How to convert a QVector to another with different types

Question

How do I write a simple function (in C++ 17) that can get one QVector of any type, and returns a new one with converted values of any other type. For example:

auto my_function(auto in, auto f) 
{
    // ... body of function
}

// Usage:

auto my_lambda = [] (int x) { return QString::number(x); }
QVector<int> in_vector = {1,2,3};
QVector<QString> res = my_func(in_vector, my_lambda);

Answer 1

Ok, let it be something like this

template<typename F>
auto my_map(const auto &data, F f)
{
    using ReturnType = std::invoke_result_t<F, decltype(data.at(0))>;
    QVector<ReturnType> res(data.size());
    std::transform(data.begin(), data.end(), res.begin(), f);
    return res;
}

It works for non-empty vectors quite well.

UPD: Yet another working variant:

auto my_map(const auto &data, auto f)
{
    using ReturnType = decltype(f(data.at(0)));
    QVector<ReturnType> res(data.size());
    std::transform(data.begin(), data.end(), res.begin(), f);
    return res;
}

Answer 2

You're literally describing std::transform, which actually works with Qt containers (or any range-compatible containers).

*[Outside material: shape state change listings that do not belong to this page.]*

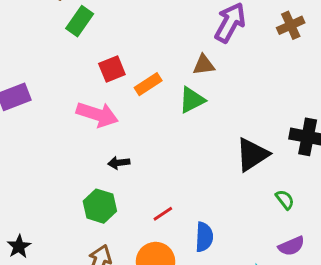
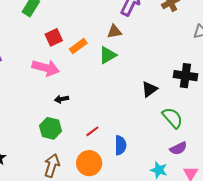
black triangle: (252, 155) -> (149, 89), size x0.7
green semicircle: (285, 200) -> (172, 118), size x1.6

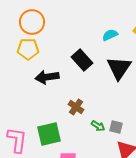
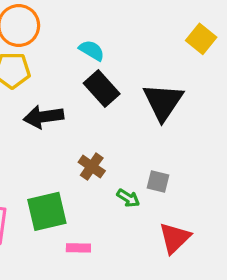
cyan semicircle: (110, 35) -> (92, 50), moved, turned 56
gray square: (116, 127) -> (158, 181), moved

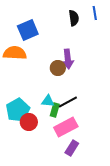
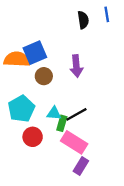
blue square: (28, 30) -> (35, 53), moved
brown circle: (58, 68) -> (44, 76), moved
cyan pentagon: (18, 110) -> (21, 109), moved
pink rectangle: (66, 127) -> (74, 142), turned 60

If you must have exactly that signature, your function may act as an adapter for it. Because auto return type can be deduced only if you have a proper return and you still have to return SOME defined object, it's more prudent to use trailing type declaration, e.g. something like:

auto my_function(auto in, auto f) 
       -> QVector<std::remove_reference_t<decltype(f(*in.begin()))>>
{
    // do your own loop or use std::transform
}

PS. I'm just not a fan of hiding return type in function code if that's a public interface. Ofc you can declare type inside of body instead, see Alex's answer.

Answer 3

Why don't you use a vector of QVariant? Something like QVector<QVariant> myVector, and myVector.at(0).toInt() or myVector.at(0).toString() when you need to access the data.